Thanks so much for looking into this. I'm happy to PM anyone you think I should talk to or happy to have anyone PM me.

Dzonny

Hello there.

I would firstly suggest to reupload english and other custom language packs manually, as you were missing some files there may be some more problems with it packs you have there. That's 2.0.2 language packs i believe?

You have something in your error log?

When you open *new* posts with those special characters in phpMyAdmin, can you see them properly?

frakme

#15
QuoteI would firstly suggest to reupload english and other custom language packs manually, as you were missing some files there may be some more problems with it packs you have there. That's 2.0.2 language packs i believe?

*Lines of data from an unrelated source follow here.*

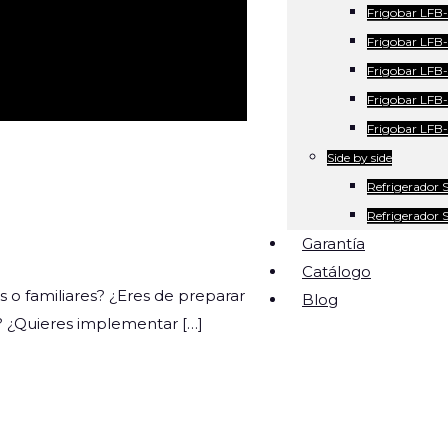
Frigobar LFB
Frigobar LFB
Frigobar LFB
Frigobar LFB-
Frigobar LFB
Side by side
Refrigerador 
Refrigerador 
Garantía
Catálogo
o familiares? ¿Eres de preparar
Blog
r? ¿Quieres implementar
[…]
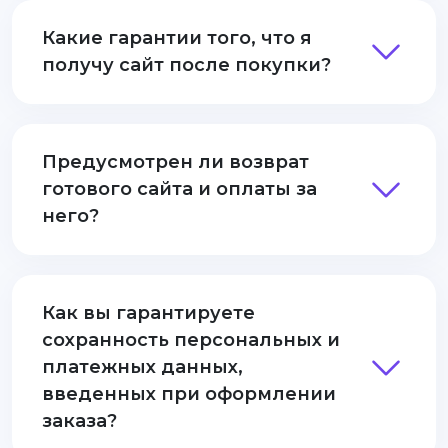
Какие гарантии того, что я
получу сайт после покупки?
Предусмотрен ли возврат
готового сайта и оплаты за
него?
Как вы гарантируете
сохранность персональных и
платежных данных,
введенных при оформлении
заказа?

Okay, I re-uploaded the utf8 language packs today. I had already done that when advised to do so in the above posts, but I did it again tonight. There is no change on the forums. The type appears correctly when you type or paste it in the edit post screen. It appears correctly in the modify post screen. It appears with (what looks like to me) latin type characters once the preview and post buttons have been pressed. If you hit modify after posting, the type appears correctly in the edit box but is once again in strange characters in the thread after the the post button is selected.

QuoteYou have something in your error log?

There are two errors recorded over the course of the last 4 days. 

1."The attachments upload directory is not writable. Your attachment or avatar cannot be saved." (1)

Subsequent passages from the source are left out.